Dataset records:
----------
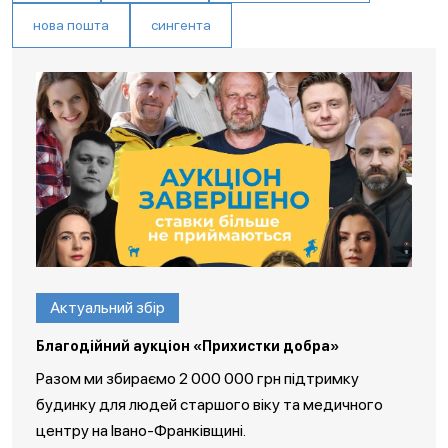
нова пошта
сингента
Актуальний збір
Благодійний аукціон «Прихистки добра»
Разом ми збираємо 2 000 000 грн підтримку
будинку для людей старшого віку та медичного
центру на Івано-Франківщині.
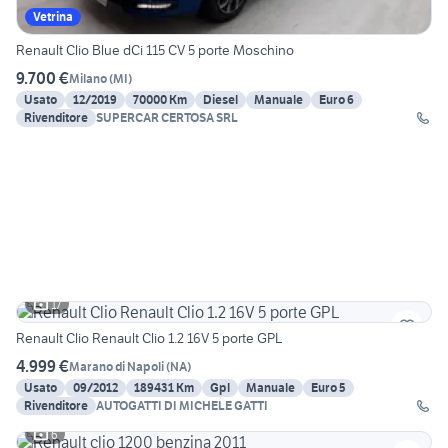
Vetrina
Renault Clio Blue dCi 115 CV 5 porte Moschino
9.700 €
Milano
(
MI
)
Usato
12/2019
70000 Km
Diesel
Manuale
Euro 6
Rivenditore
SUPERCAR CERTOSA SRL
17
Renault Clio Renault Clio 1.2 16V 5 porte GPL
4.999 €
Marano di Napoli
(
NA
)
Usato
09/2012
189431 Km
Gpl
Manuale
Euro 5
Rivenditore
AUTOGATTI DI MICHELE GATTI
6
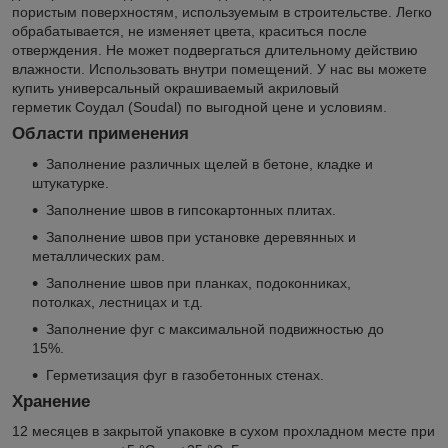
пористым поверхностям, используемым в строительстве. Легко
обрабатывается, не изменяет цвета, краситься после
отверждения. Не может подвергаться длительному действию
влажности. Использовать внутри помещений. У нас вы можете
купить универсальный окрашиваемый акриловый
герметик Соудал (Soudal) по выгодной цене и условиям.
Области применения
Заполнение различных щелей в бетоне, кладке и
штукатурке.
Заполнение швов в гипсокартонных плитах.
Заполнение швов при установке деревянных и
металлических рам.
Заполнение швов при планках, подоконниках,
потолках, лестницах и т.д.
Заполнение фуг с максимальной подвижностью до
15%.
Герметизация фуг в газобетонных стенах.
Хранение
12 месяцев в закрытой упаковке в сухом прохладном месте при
----------
Exercise aim —
Set down the entries above exactly; no pictures belong in the copy.

Answer to this exercise —
нова пошта
сингента
Актуальний збір
Благодійний аукціон «Прихистки добра»
Разом ми збираємо 2 000 000 грн підтримку
будинку для людей старшого віку та медичного
центру на Івано-Франківщині.
Vetrina
Renault Clio Blue dCi 115 CV 5 porte Moschino
9.700 €
Milano
(
MI
)
Usato
12/2019
70000 Km
Diesel
Manuale
Euro 6
Rivenditore
SUPERCAR CERTOSA SRL
17
Renault Clio Renault Clio 1.2 16V 5 porte GPL
4.999 €
Marano di Napoli
(
NA
)
Usato
09/2012
189431 Km
Gpl
Manuale
Euro 5
Rivenditore
AUTOGATTI DI MICHELE GATTI
6
пористым поверхностям, используемым в строительстве. Легко
обрабатывается, не изменяет цвета, краситься после
отверждения. Не может подвергаться длительному действию
влажности. Использовать внутри помещений. У нас вы можете
купить универсальный окрашиваемый акриловый
герметик Соудал (Soudal) по выгодной цене и условиям.
Области применения
Заполнение различных щелей в бетоне, кладке и
штукатурке.
Заполнение швов в гипсокартонных плитах.
Заполнение швов при установке деревянных и
металлических рам.
Заполнение швов при планках, подоконниках,
потолках, лестницах и т.д.
Заполнение фуг с максимальной подвижностью до
15%.
Герметизация фуг в газобетонных стенах.
Хранение
12 месяцев в закрытой упаковке в сухом прохладном месте при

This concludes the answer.